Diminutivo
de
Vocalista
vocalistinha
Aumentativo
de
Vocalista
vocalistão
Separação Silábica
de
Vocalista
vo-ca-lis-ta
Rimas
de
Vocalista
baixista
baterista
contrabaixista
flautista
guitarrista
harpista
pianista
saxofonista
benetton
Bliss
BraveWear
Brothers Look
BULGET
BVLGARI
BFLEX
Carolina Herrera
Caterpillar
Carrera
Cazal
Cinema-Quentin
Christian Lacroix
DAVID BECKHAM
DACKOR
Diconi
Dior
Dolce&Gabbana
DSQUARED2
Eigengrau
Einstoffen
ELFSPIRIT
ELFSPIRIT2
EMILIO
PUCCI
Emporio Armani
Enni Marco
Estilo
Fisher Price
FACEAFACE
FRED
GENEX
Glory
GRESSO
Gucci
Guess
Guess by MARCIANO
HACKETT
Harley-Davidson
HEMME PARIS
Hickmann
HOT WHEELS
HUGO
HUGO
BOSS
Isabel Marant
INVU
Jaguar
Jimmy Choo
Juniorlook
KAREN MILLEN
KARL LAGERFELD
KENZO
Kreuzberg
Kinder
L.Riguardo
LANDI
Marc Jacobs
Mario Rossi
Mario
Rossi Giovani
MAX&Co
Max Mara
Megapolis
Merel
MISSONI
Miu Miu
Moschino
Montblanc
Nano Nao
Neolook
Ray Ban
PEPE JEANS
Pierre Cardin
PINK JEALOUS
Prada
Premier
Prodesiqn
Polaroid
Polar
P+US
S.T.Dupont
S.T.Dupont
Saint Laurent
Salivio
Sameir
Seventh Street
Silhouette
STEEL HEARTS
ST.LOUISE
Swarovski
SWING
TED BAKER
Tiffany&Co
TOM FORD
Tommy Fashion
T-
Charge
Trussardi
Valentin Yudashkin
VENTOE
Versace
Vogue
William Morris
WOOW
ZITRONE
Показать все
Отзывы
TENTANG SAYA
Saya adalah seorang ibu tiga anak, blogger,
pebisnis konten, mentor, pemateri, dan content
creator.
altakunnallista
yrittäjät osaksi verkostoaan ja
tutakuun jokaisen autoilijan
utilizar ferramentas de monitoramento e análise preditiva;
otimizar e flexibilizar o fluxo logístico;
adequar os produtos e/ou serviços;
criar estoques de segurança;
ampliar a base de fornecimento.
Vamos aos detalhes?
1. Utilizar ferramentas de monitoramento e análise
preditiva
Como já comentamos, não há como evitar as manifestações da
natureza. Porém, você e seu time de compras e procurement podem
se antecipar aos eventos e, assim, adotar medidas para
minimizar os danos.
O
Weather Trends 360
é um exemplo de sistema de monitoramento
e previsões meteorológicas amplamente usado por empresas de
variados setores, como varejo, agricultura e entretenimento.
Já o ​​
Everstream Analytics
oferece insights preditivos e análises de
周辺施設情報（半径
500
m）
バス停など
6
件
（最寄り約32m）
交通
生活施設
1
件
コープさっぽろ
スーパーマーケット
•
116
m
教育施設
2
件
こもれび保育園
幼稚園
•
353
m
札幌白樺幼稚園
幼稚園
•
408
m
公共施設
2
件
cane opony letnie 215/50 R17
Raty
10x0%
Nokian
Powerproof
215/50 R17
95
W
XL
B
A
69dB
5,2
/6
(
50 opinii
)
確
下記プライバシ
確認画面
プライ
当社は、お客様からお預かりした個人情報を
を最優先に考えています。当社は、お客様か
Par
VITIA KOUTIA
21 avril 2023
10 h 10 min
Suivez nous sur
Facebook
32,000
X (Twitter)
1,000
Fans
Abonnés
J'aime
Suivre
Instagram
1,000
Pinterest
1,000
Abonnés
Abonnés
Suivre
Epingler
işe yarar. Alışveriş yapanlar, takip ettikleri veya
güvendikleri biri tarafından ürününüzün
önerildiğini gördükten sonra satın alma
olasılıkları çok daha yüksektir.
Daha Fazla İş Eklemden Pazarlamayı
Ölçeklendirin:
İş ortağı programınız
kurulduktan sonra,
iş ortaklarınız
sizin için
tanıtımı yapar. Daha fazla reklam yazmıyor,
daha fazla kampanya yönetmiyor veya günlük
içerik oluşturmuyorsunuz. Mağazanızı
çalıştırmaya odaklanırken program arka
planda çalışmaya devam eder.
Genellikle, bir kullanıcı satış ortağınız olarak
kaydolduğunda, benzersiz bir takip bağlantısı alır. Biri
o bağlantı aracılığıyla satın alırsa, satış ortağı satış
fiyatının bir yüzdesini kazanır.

WHAT IS REQUIRED:
Since the material above must be kept intact, output it exactly as it is.

TASK RESPONSE:
Diminutivo
de
Vocalista
vocalistinha
Aumentativo
de
Vocalista
vocalistão
Separação Silábica
de
Vocalista
vo-ca-lis-ta
Rimas
de
Vocalista
baixista
baterista
contrabaixista
flautista
guitarrista
harpista
pianista
saxofonista
benetton
Bliss
BraveWear
Brothers Look
BULGET
BVLGARI
BFLEX
Carolina Herrera
Caterpillar
Carrera
Cazal
Cinema-Quentin
Christian Lacroix
DAVID BECKHAM
DACKOR
Diconi
Dior
Dolce&Gabbana
DSQUARED2
Eigengrau
Einstoffen
ELFSPIRIT
ELFSPIRIT2
EMILIO
PUCCI
Emporio Armani
Enni Marco
Estilo
Fisher Price
FACEAFACE
FRED
GENEX
Glory
GRESSO
Gucci
Guess
Guess by MARCIANO
HACKETT
Harley-Davidson
HEMME PARIS
Hickmann
HOT WHEELS
HUGO
HUGO
BOSS
Isabel Marant
INVU
Jaguar
Jimmy Choo
Juniorlook
KAREN MILLEN
KARL LAGERFELD
KENZO
Kreuzberg
Kinder
L.Riguardo
LANDI
Marc Jacobs
Mario Rossi
Mario
Rossi Giovani
MAX&Co
Max Mara
Megapolis
Merel
MISSONI
Miu Miu
Moschino
Montblanc
Nano Nao
Neolook
Ray Ban
PEPE JEANS
Pierre Cardin
PINK JEALOUS
Prada
Premier
Prodesiqn
Polaroid
Polar
P+US
S.T.Dupont
S.T.Dupont
Saint Laurent
Salivio
Sameir
Seventh Street
Silhouette
STEEL HEARTS
ST.LOUISE
Swarovski
SWING
TED BAKER
Tiffany&Co
TOM FORD
Tommy Fashion
T-
Charge
Trussardi
Valentin Yudashkin
VENTOE
Versace
Vogue
William Morris
WOOW
ZITRONE
Показать все
Отзывы
TENTANG SAYA
Saya adalah seorang ibu tiga anak, blogger,
pebisnis konten, mentor, pemateri, dan content
creator.
altakunnallista
yrittäjät osaksi verkostoaan ja
tutakuun jokaisen autoilijan
utilizar ferramentas de monitoramento e análise preditiva;
otimizar e flexibilizar o fluxo logístico;
adequar os produtos e/ou serviços;
criar estoques de segurança;
ampliar a base de fornecimento.
Vamos aos detalhes?
1. Utilizar ferramentas de monitoramento e análise
preditiva
Como já comentamos, não há como evitar as manifestações da
natureza. Porém, você e seu time de compras e procurement podem
se antecipar aos eventos e, assim, adotar medidas para
minimizar os danos.
O
Weather Trends 360
é um exemplo de sistema de monitoramento
e previsões meteorológicas amplamente usado por empresas de
variados setores, como varejo, agricultura e entretenimento.
Já o ​​
Everstream Analytics
oferece insights preditivos e análises de
周辺施設情報（半径
500
m）
バス停など
6
件
（最寄り約32m）
交通
生活施設
1
件
コープさっぽろ
スーパーマーケット
•
116
m
教育施設
2
件
こもれび保育園
幼稚園
•
353
m
札幌白樺幼稚園
幼稚園
•
408
m
公共施設
2
件
cane opony letnie 215/50 R17
Raty
10x0%
Nokian
Powerproof
215/50 R17
95
W
XL
B
A
69dB
5,2
/6
(
50 opinii
)
確
下記プライバシ
確認画面
プライ
当社は、お客様からお預かりした個人情報を
を最優先に考えています。当社は、お客様か
Par
VITIA KOUTIA
21 avril 2023
10 h 10 min
Suivez nous sur
Facebook
32,000
X (Twitter)
1,000
Fans
Abonnés
J'aime
Suivre
Instagram
1,000
Pinterest
1,000
Abonnés
Abonnés
Suivre
Epingler
işe yarar. Alışveriş yapanlar, takip ettikleri veya
güvendikleri biri tarafından ürününüzün
önerildiğini gördükten sonra satın alma
olasılıkları çok daha yüksektir.
Daha Fazla İş Eklemden Pazarlamayı
Ölçeklendirin:
İş ortağı programınız
kurulduktan sonra,
iş ortaklarınız
sizin için
tanıtımı yapar. Daha fazla reklam yazmıyor,
daha fazla kampanya yönetmiyor veya günlük
içerik oluşturmuyorsunuz. Mağazanızı
çalıştırmaya odaklanırken program arka
planda çalışmaya devam eder.
Genellikle, bir kullanıcı satış ortağınız olarak
kaydolduğunda, benzersiz bir takip bağlantısı alır. Biri
o bağlantı aracılığıyla satın alırsa, satış ortağı satış
fiyatının bir yüzdesini kazanır.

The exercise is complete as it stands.